L’importatore Davide Romano sta avviando la distribuzione in Italia del Pineau des Charentes, categoria marginale in Italia ma importante in Francoa. Il prodotto, spesso definito una anomalia virtuosa del panorama alcolico, è ottenuto mediante la fermentazione del mosto d’uva che viene arrestata con l’aggiunta di Cognac AOC, secondo disciplinare, preservando così zuccheri naturali e parte della componente aromatica primaria.
Il risultato è un vin de liqueur dalla struttura intermedia, che sfugge a una classificazione rigida. Il Pineau non è assimilabile ai vini fortificati tradizionali per profilo organolettico, gradazione e tecniche produttive. Nel contesto francese ha attirato l’attenzione di sommelier e chef per la sua versatilità gastronomica.

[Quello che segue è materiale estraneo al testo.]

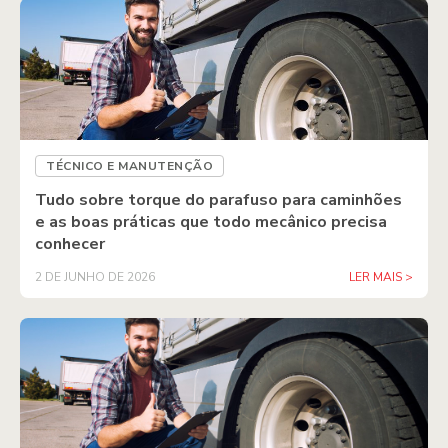
TÉCNICO E MANUTENÇÃO
Tudo sobre torque do parafuso para caminhões
e as boas práticas que todo mecânico precisa
conhecer
2 DE JUNHO DE 2026
LER MAIS >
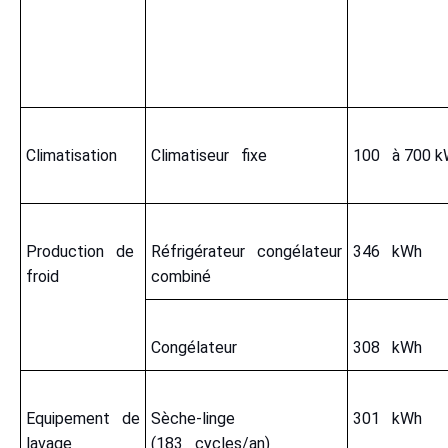
Climatisation
Climatiseur fixe
100 à 700
Production de
Réfrigérateur congélateur
346 kWh
froid
combiné
Congélateur
308 kWh
Equipement de
Sèche-linge
301 kWh
lavage
(183 cycles/an)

Equilibrio tra freschezza, dolcezza residua e tenore alcolico moderato, lo rendono perfetto l’impiego con formaggi stagionati, preparazioni agrodolci, oltre che in mixology, dove viene utilizzato per conferire complessità aromatica senza sovrastare gli altri ingredienti.
I migliori ristoranti italiani (lo assaggiai al Cavetto di Varazze una trentina di anni orsono), da decenni lo propongono in abbinamento ai dolci preparati con cioccolato al latte. Se mi è consentita una digressione, per quelli al cioccolato fondente ritengo siano ancora preferibili, per restare nei vini stranieri, i Pedro Jimenez (spagnoli – Montilla Moriles), o i Banyuls dei Pirenei o semplicemente il Mas Amiel del Roussillon … .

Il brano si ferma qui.